» **REQUIRED WORK**: From the entries below, return only the lines starting at the one that contains "18 maart 2009" and ending at the one that contains "دولارًا، ومعهد الطاقة", exactly as they stand.

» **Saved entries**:

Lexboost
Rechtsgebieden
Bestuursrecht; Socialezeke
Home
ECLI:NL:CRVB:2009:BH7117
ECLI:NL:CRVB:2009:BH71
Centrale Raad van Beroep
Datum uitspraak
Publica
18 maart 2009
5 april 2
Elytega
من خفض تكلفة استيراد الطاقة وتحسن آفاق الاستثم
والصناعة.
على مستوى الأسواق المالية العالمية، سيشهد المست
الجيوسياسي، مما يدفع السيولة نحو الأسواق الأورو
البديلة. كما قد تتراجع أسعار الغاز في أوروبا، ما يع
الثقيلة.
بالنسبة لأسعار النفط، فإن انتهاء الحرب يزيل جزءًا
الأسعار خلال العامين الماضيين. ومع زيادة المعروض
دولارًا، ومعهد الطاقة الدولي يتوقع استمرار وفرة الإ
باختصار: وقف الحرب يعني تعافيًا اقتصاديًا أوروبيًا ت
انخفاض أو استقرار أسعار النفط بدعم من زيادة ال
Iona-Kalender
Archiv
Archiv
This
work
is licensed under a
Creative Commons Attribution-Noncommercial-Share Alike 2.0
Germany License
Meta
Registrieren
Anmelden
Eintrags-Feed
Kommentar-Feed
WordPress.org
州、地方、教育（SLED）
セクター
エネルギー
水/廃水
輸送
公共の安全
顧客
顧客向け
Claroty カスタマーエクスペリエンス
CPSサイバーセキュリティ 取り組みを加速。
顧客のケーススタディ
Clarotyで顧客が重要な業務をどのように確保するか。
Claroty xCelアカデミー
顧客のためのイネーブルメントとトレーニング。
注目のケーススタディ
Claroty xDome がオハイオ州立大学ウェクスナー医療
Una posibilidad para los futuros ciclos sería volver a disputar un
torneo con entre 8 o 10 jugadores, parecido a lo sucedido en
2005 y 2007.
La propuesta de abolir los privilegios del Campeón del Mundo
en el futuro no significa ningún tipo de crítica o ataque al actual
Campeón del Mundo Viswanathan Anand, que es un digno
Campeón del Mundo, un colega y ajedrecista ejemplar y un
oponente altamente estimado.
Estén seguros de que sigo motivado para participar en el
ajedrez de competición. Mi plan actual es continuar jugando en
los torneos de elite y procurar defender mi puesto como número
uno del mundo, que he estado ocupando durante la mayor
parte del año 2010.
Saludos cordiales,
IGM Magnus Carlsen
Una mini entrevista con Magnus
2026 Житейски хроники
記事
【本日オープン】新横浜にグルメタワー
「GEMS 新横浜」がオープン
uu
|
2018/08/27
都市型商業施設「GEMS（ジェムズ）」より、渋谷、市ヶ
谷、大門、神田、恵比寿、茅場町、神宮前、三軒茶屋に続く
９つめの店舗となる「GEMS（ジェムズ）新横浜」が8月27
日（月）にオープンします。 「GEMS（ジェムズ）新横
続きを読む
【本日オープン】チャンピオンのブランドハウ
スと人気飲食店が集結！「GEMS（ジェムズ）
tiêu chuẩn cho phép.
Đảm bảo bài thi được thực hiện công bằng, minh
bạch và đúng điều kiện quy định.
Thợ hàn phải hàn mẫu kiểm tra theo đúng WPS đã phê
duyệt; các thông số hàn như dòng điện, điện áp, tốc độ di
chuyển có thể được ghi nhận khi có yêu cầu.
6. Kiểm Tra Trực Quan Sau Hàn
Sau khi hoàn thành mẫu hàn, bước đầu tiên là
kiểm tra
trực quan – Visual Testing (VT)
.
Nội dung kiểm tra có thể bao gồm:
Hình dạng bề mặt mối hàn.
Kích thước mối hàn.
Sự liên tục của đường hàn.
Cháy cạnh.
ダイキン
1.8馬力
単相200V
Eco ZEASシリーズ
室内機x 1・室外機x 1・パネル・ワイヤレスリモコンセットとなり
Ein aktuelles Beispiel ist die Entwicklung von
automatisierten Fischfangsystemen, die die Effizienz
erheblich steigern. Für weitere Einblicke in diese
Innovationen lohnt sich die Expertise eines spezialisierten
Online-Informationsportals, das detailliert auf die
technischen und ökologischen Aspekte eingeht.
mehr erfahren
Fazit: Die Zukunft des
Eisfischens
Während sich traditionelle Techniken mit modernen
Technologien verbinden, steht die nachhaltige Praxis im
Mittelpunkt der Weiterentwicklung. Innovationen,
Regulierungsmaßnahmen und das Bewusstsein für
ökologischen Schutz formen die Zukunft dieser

» **RESPONSE BELOW**:
18 maart 2009
5 april 2
Elytega
من خفض تكلفة استيراد الطاقة وتحسن آفاق الاستثم
والصناعة.
على مستوى الأسواق المالية العالمية، سيشهد المست
الجيوسياسي، مما يدفع السيولة نحو الأسواق الأورو
البديلة. كما قد تتراجع أسعار الغاز في أوروبا، ما يع
الثقيلة.
بالنسبة لأسعار النفط، فإن انتهاء الحرب يزيل جزءًا
الأسعار خلال العامين الماضيين. ومع زيادة المعروض
دولارًا، ومعهد الطاقة الدولي يتوقع استمرار وفرة الإ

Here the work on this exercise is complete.